— EXERCISE INPUT —
==================================================

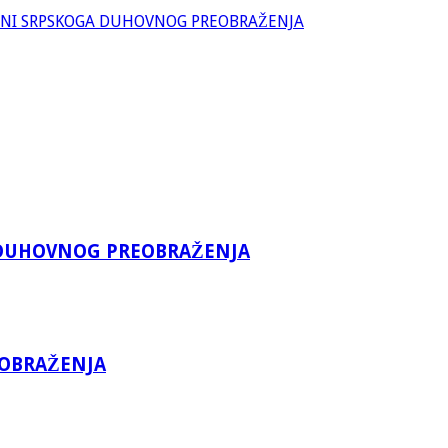
ANI SRPSKOGA DUHOVNOG PREOBRAŽENJA
A DUHOVNOG PREOBRAŽENJA
EOBRAŽENJA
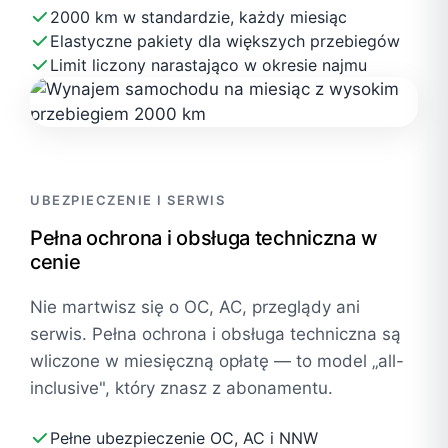
2000 km w standardzie, każdy miesiąc
Elastyczne pakiety dla większych przebiegów
Limit liczony narastająco w okresie najmu
UBEZPIECZENIE I SERWIS
Pełna ochrona i obsługa techniczna w
cenie
Nie martwisz się o OC, AC, przeglądy ani
serwis. Pełna ochrona i obsługa techniczna są
wliczone w miesięczną opłatę — to model „all-
inclusive", który znasz z abonamentu.
Pełne ubezpieczenie OC, AC i NNW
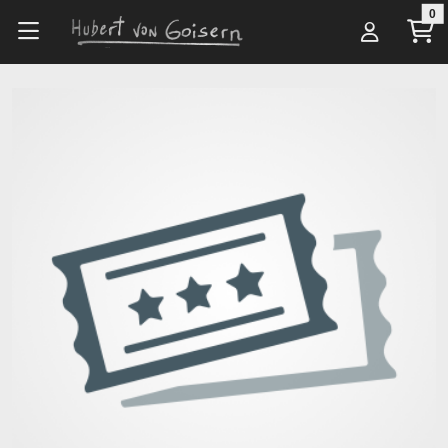
Zum Hauptinhalt springen
0
Alle Artikel
Veranstalter*innen
„Aufgeigen.at“ Künstler und Veranstaltungs GmbH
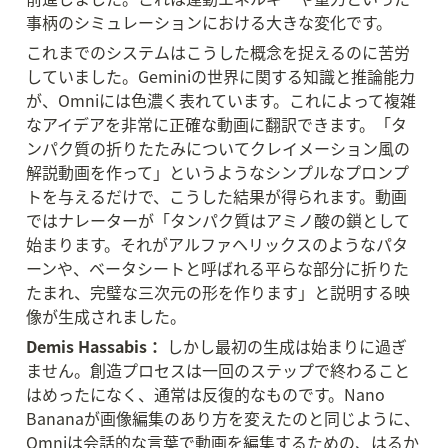
事柄のシミュレーションにおける大きな変化です。
これまでのシステムはこうした概念を捉えるのに苦労
していました。Geminiの世界に関する知識と推論能力
が、Omniには色濃く表れています。これによって複雑
なアイデアを非常に正確な動画に翻訳できます。「タ
ンパク質の折りたたみについてクレイメーション風の
解説動画を作って」というようなシンプルなプロンプ
トを与えるだけで、こうした結果が得られます。動画
ではナレーターが「タンパク質はアミノ酸の鎖として
始まります。それがアルファヘリックスのようなパタ
ーンや、ベータシートと呼ばれる平らな部分に折りた
たまれ、完璧な三次元の形を作ります」と説明する映
像が生成されました。
Demis Hassabis：
 しかし最初の生成は始まりに過ぎ
ません。創造プロセスは一回のステップで終わること
はめったになく、通常は反復的なものです。Nano 
Bananaが画像編集のあり方を変えたのと同じように、
Omniは会話的な言葉で動画を編集するための、はるか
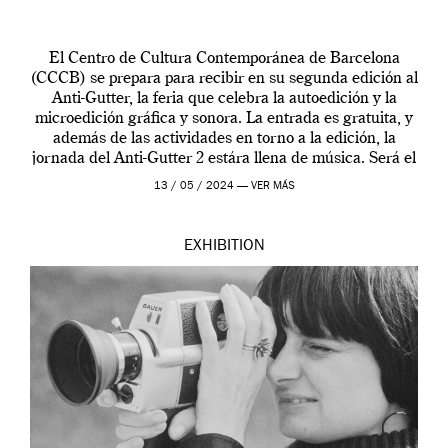
El Centro de Cultura Contemporánea de Barcelona
(CCCB) se prepara para recibir en su segunda edición al
Anti-Gutter, la feria que celebra la autoedición y la
microedición gráfica y sonora. La entrada es gratuita, y
además de las actividades en torno a la edición, la
jornada del Anti-Gutter 2 estára llena de música. Será el
[…]
13 / 05 / 2024 —
VER MÁS
EXHIBITION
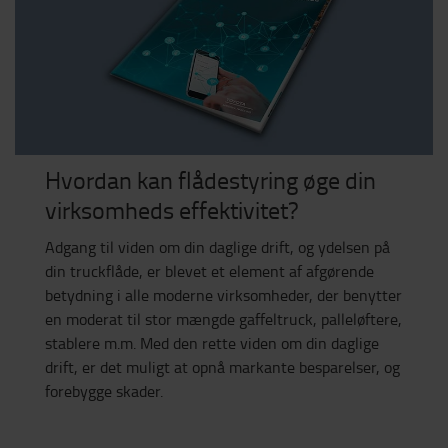
Hvordan kan flådestyring øge din
virksomheds effektivitet?
Adgang til viden om din daglige drift, og ydelsen på
din truckflåde, er blevet et element af afgørende
betydning i alle moderne virksomheder, der benytter
en moderat til stor mængde gaffeltruck, palleløftere,
stablere m.m. Med den rette viden om din daglige
drift, er det muligt at opnå markante besparelser, og
forebygge skader.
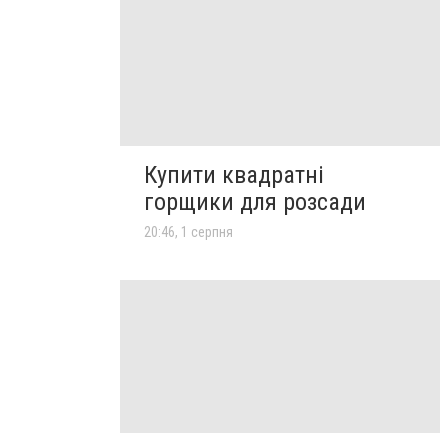
Купити квадратні
горщики для розсади
20:46, 1 серпня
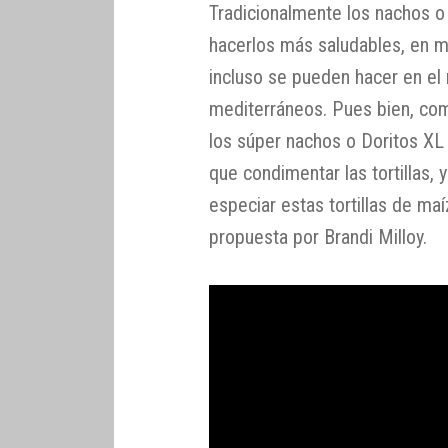
Tradicionalmente los nachos o 
hacerlos más saludables, en m
incluso se pueden hacer en e
mediterráneos. Pues bien, com
los súper nachos o Doritos XL
que condimentar las tortillas,
especiar estas tortillas de ma
propuesta por Brandi Milloy.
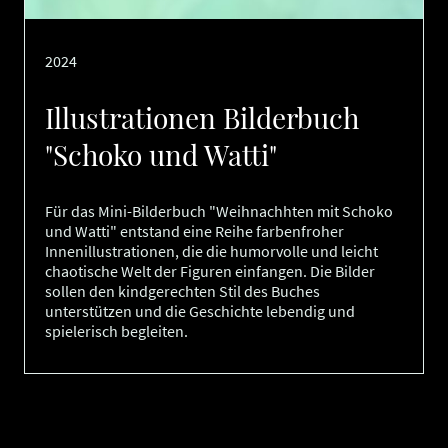
2024
Illustrationen Bilderbuch
"Schoko und Watti"
Für das Mini-Bilderbuch "Weihnachhten mit Schoko
und Watti" entstand eine Reihe farbenfroher
Innenillustrationen, die die humorvolle und leicht
chaotische Welt der Figuren einfangen. Die Bilder
sollen den kindgerechten Stil des Buches
unterstützen und die Geschichte lebendig und
spielerisch begleiten.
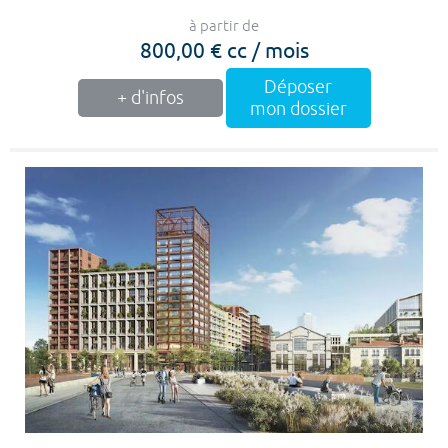
à partir de
800,00 € cc / mois
Déposer
+ d'infos
mon dossier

==================================================

— DIRECTIONS FOR THIS TASK —
Give back each entry verbatim but drop its pictures.

— SOLVED EXERCISE —
ANI SRPSKOGA DUHOVNOG PREOBRAŽENJA
A DUHOVNOG PREOBRAŽENJA
EOBRAŽENJA
2000 km w standardzie, każdy miesiąc
Elastyczne pakiety dla większych przebiegów
Limit liczony narastająco w okresie najmu
UBEZPIECZENIE I SERWIS
Pełna ochrona i obsługa techniczna w
cenie
Nie martwisz się o OC, AC, przeglądy ani
serwis. Pełna ochrona i obsługa techniczna są
wliczone w miesięczną opłatę — to model „all-
inclusive", który znasz z abonamentu.
Pełne ubezpieczenie OC, AC i NNW
Zum Hauptinhalt springen
0
Alle Artikel
Veranstalter*innen
„Aufgeigen.at“ Künstler und Veranstaltungs GmbH
事柄のシミュレーションにおける大きな変化です。
これまでのシステムはこうした概念を捉えるのに苦労
していました。Geminiの世界に関する知識と推論能力
が、Omniには色濃く表れています。これによって複雑
なアイデアを非常に正確な動画に翻訳できます。「タ
ンパク質の折りたたみについてクレイメーション風の
解説動画を作って」というようなシンプルなプロンプ
トを与えるだけで、こうした結果が得られます。動画
ではナレーターが「タンパク質はアミノ酸の鎖として
始まります。それがアルファヘリックスのようなパタ
ーンや、ベータシートと呼ばれる平らな部分に折りた
たまれ、完璧な三次元の形を作ります」と説明する映
像が生成されました。
Demis Hassabis：
 しかし最初の生成は始まりに過ぎ
ません。創造プロセスは一回のステップで終わること
はめったになく、通常は反復的なものです。Nano 
Bananaが画像編集のあり方を変えたのと同じように、
Omniは会話的な言葉で動画を編集するための、はるか
El Centro de Cultura Contemporánea de Barcelona
(CCCB) se prepara para recibir en su segunda edición al
Anti-Gutter, la feria que celebra la autoedición y la
microedición gráfica y sonora. La entrada es gratuita, y
además de las actividades en torno a la edición, la
jornada del Anti-Gutter 2 estára llena de música. Será el
[…]
13 / 05 / 2024 —
VER MÁS
EXHIBITION
Hvordan kan flådestyring øge din
virksomheds effektivitet?
Adgang til viden om din daglige drift, og ydelsen på
din truckflåde, er blevet et element af afgørende
betydning i alle moderne virksomheder, der benytter
en moderat til stor mængde gaffeltruck, palleløftere,
stablere m.m. Med den rette viden om din daglige
drift, er det muligt at opnå markante besparelser, og
forebygge skader.
Купити квадратні
горщики для розсади
20:46, 1 серпня
Tradicionalmente los nachos o 
hacerlos más saludables, en m
incluso se pueden hacer en e
mediterráneos. Pues bien, com
los súper nachos o Doritos XL
que condimentar las tortillas,
especiar estas tortillas de ma
propuesta por Brandi Milloy.
2024
Illustrationen Bilderbuch
"Schoko und Watti"
Für das Mini-Bilderbuch "Weihnachhten mit Schoko
und Watti" entstand eine Reihe farbenfroher
Innenillustrationen, die die humorvolle und leicht
chaotische Welt der Figuren einfangen. Die Bilder
sollen den kindgerechten Stil des Buches
unterstützen und die Geschichte lebendig und
spielerisch begleiten.
à partir de
800,00 € cc / mois
Déposer
+ d'infos
mon dossier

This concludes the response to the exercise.